**DIRECTIONS:**
Take the line that contains "des échantillons gratuits" and all lines after it, up to and including the last line of the data, and write them out exactly; nothing else belongs in the answer.

**DATASET EXCERPT:**
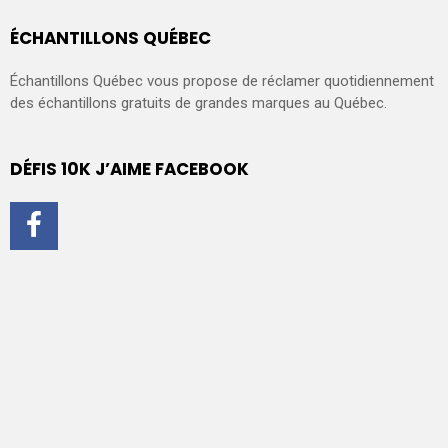
ÉCHANTILLONS QUÉBEC
Échantillons Québec vous propose de réclamer quotidiennement
des échantillons gratuits de grandes marques au Québec.
DÉFIS 10K J’AIME FACEBOOK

**SOLUTION TO THE EXERCISE:**
des échantillons gratuits de grandes marques au Québec.
DÉFIS 10K J’AIME FACEBOOK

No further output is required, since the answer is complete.